Ich muss sagen, ich bin Ihnen dankbar, dass Sie diese Motion jetzt zur Ablehnung empfehlen bzw. der Urheber sie zurückziehen will. Ich danke auch für die Rückmeldung, dass dieser Prozess in Gang gekommen ist, dass man sich unter der Leitung des Bafu an diesen runden Tischen trifft und die Sachen wirklich zusammen diskutiert. Ich muss Ihnen schon sagen: Es sind ja heute die Kantone, welche diese traditionell begangenen und erlaubten Routen bewilligen und markieren. Wenn man jetzt einfach das Inventar einer privaten Vereinigung - obschon auch ich den SAC sympathisch finde - automatisch in ein Bundesinventar übernommen hätte, hätte ich das nicht mittragen können. Das geht nicht, das wäre wirklich systemfremd. Das wäre, wie wenn umgekehrt die Umweltverbände die Inventare der schützenswerten Gebiete erstellen würden und das dann automatisch in einer Bundesverordnung übernommen würde. Ich sehe Ihre Gesichter: Das wäre wahrscheinlich für Sie auch nicht gerade selbstverständlich, sage ich mal.

In diesem Sinne bin ich auch der Meinung, dass es sinnvoll ist, dass diese Gespräche fortgeführt werden, und zwar, wie Sie gesagt haben, partizipativ und mit allen Beteiligten. Ich erlaube mir aber doch auch diese kleine kritische Rückmeldung: Das Bafu hat ja zwischen 2014 und 2016 versucht, mit den Kantonen, dem SAC und dem Schweizerischen Bergführerverband eine Einigung zu erzielen und ein gemeinsam getragenes Vorgehen auszuhandeln. Es gab unzählige Sitzungen, auch mit den Geschäftsstellen der Bergsportverbände, und es wurde eine Einigung erzielt. Die Vorstände dieser beiden Organisationen haben aber diese Einigung dann nicht mitgetragen - ich sage das einfach.

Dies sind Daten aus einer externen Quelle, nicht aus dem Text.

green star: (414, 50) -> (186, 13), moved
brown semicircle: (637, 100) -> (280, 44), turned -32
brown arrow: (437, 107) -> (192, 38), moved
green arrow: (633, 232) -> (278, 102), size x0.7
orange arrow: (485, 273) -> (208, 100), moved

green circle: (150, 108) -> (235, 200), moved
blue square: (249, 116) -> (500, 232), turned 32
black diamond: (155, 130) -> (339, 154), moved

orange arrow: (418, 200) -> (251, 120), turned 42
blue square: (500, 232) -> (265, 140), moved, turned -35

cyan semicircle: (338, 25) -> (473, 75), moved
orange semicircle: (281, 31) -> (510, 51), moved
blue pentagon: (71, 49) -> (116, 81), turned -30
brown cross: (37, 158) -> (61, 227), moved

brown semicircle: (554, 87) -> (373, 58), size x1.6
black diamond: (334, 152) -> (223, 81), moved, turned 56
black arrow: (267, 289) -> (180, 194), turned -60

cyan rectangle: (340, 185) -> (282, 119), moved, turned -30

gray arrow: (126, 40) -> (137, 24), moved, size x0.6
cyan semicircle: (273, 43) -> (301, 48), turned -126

Ich glaube, das Bafu bemüht sich. Ich trage das mit; ich beauftrage es gerne, die verschiedenen Interessen zusammenzutragen, Wege und Lösungen zu finden. Aber es wäre dann schon auch gut, wenn die Verbände - wie soll ich sagen? - auch mitdenken. Wenn man den Prozess so macht, müssten sie am Schluss dann auch Ja sagen können. Wir werden diesen Prozess also fortsetzen. Das Bafu wird immer wieder versuchen, pragmatische Lösungen zu finden. Aber ich sage es noch einmal: Wenn die Kantone das Bafu angehen und Unterstützung wollen, dann hat das Bafu diese Aufgabe zu erledigen; dann muss man aber auch sehen, dass vielleicht ein Kanton etwas auf eine bestimmte Weise haben wollte und nicht immer das Bafu an allem schuld ist.

Ich hoffe, Herr Ständerat Dittli, dass Sie damit weiterhin am Rückzug Ihrer Motion festhalten können.